Since the basic difference between a hyperbola and a circle is a sign, namely 'x squared' plus 'y squared' equals 1 versus, say, 'x squared' minus 'y squared' equals 1, I've entitled today's lesson, 'What a difference a sign makes'.
Now, by way of brief review, recall that the circular functions originated as follows: we said consider the circle whose equation is 'x squared' plus 'y squared' equals 1. That's a circle over here. Then what we did was picking this as a starting point, and taking any length, 't', we wrap 't' around the circle. When the length, 't', terminated at point, 'p', we defined what? Cosine 't' to equal 'x' and sine 't' to equal 'y'. That was basically the geometric interpretation of the circular functions, after which we showed that there was a physical meaning to this as well.
Now you see what we'd like to do is the same thing only which regard now to what I would call the hyperbolic functions. And you may recall that in our lecture on circular functions, I mentioned the hyperbola very briefly. Now I'd like to go back to the hyperbola in somewhat more detail, namely we now look at the equation 'x squared' minus 'y squared' equals 1. See just to change of sign over here.
The graph of 'x squared' minus 'y squared' equals 1 is the hyperbola.

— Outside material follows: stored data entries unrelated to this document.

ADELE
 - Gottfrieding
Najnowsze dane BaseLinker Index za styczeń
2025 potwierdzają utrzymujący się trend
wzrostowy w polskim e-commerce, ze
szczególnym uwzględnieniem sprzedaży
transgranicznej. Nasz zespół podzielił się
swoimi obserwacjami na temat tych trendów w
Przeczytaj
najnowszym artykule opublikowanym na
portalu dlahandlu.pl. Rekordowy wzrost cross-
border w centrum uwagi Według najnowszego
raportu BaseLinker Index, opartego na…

And by the way, notice already one significant change when we change the sign here. Notice that in the case of 'x squared' plus 'y squared' equals 1, our curve essentially came in one piece. Now you see our curve has two different branches. And for the sake of uniformity, for the sake of well-definedness, let's pick the branch that we will deal with to be the positive branch, meaning the branch that's to the right of the y-axis.
To mimic precisely what we did in the case of the circular functions, what we do now is what? Given any length, 't', we start at 's', mark 't' off along the upper branch of this double-valued curve if 't' is positive. Mark it off along the lower branch if 't' is negative. Wherever 't' terminates, we call that point 'p'. And then to complete our analogy with the circular functions, we define the x-coordinate of 'p' to be the hyperbolic cosine written C-O-S-H and pronounced cosh. 'Cosh t' is 'x'. And the hyperbolic sine is the y-coordinate of 'p'. And that's written S-I-N with an h, hyperbolic sine pronounced cinch. In other words, 'cosh t' is the x-coordinate of 'p'. 'Sinh t' is the y-coordinate of 'p'.
And the same way that 'x squared' plus 'y squared' equals 1 gave us the circular identity that 'sine squared t' plus 'cosine squared t' is 1, the fact that 'x squared' minus 'y squared' is 1 gives us the hyperbolic identity that 'cosh squared t' minus 'sinh squared t' is 1.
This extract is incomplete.